- What you are asked to do
Please reproduce the final stretch of the listing below: the line that contains "line at Villers-Bretonneux, France on 24 July" and all lines after it, verbatim, with nothing else.
(Data Opens)
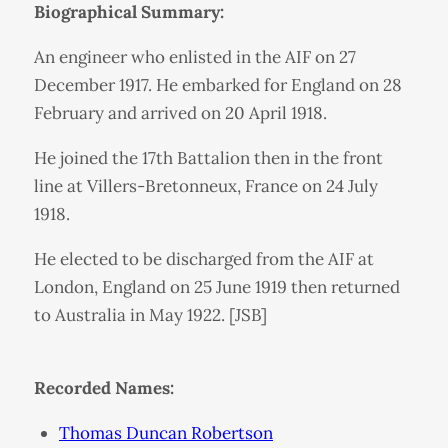
Biographical Summary:
An engineer who enlisted in the AIF on 27
December 1917. He embarked for England on 28
February and arrived on 20 April 1918.
He joined the 17th Battalion then in the front
line at Villers-Bretonneux, France on 24 July
1918.
He elected to be discharged from the AIF at
London, England on 25 June 1919 then returned
to Australia in May 1922. [JSB]
Recorded Names:
Thomas Duncan Robertson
(Data Closes)
- Output for this exercise
line at Villers-Bretonneux, France on 24 July
1918.
He elected to be discharged from the AIF at
London, England on 25 June 1919 then returned
to Australia in May 1922. [JSB]
Recorded Names:
Thomas Duncan Robertson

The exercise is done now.